Federal prosecutors on Wednesday charged two men they say were posing as federal agents, giving free apartments and other gifts to U.S. Secret Service agents, including one who worked on the first lady’s security detail.
The two men — Arian Taherzadeh, 40, and Haider Ali, 36 — were taken into custody as more than a dozen FBI agents charged into a luxury apartment building in Southeast Washington on Wednesday evening.
Prosecutors allege Taherzadeh and Ali had falsely claimed to work for the Department of Homeland Security and work on a special task force investigating gang and violence connected to the Jan. 6 insurrection at the U.S. Capitol. They allege the two posed as law enforcement officers to integrate with actual federal agents.
Taherzadeh is accused of providing Secret Service officers and agents with rent-free apartments — including a penthouse worth over $40,000 a year — along with iPhones, surveillance systems, a drone, flat screen television, a generator, gun case and other policing tools, according to court documents.

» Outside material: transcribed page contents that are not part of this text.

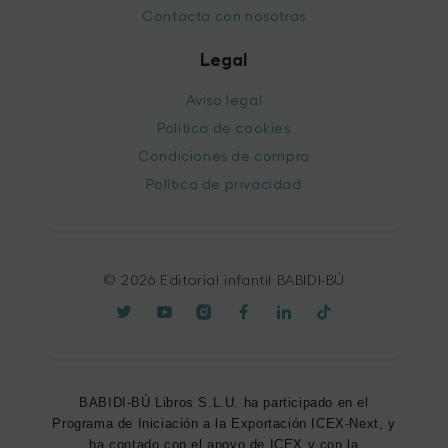
Contacta con nosotras
Legal
Aviso legal
Política de cookies
Condiciones de compra
Política de privacidad
© 2026 Editorial infantil BABIDI-BÚ
BABIDI-BÚ Libros S.L.U. ha participado en el
Programa de Iniciación a la Exportación ICEX-Next, y
ha contado con el apoyo de ICEX y con la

He also offered to let them use a black GMC SUV that he identified as an “official government vehicle,” prosecutors say. In one instance, Taherzadeh offered to purchase a $2,000 assault rifle for a Secret Service agent who is assigned to protect the first lady.
Prosecutors said four Secret Service employees were placed on leave earlier this week as part of the investigation.
The plot unraveled when the U.S. Postal Inspection Service began investigating an assault on a mail carrier at the apartment building and the men identified themselves as being part of a phony Homeland Security unit they called the U.S. Special Police Investigation Unit.
Prosecutors say the men had also set up surveillance in the building and had been telling residents there that they could access any of their cellphones at any time. The residents also told investigators they believed the men had access to their personal information.
Taherzadeh and Ali are scheduled to appear in court on Thursday. It was not immediately clear if they had lawyers who could comment on the allegations.
So the question is why bribe the USSS agents, and what they were getting in return. That's going to be a fun investigation, I think. It seems since I started this blog back in 2008, the USSS has not exactly covered itself in glory as an institution.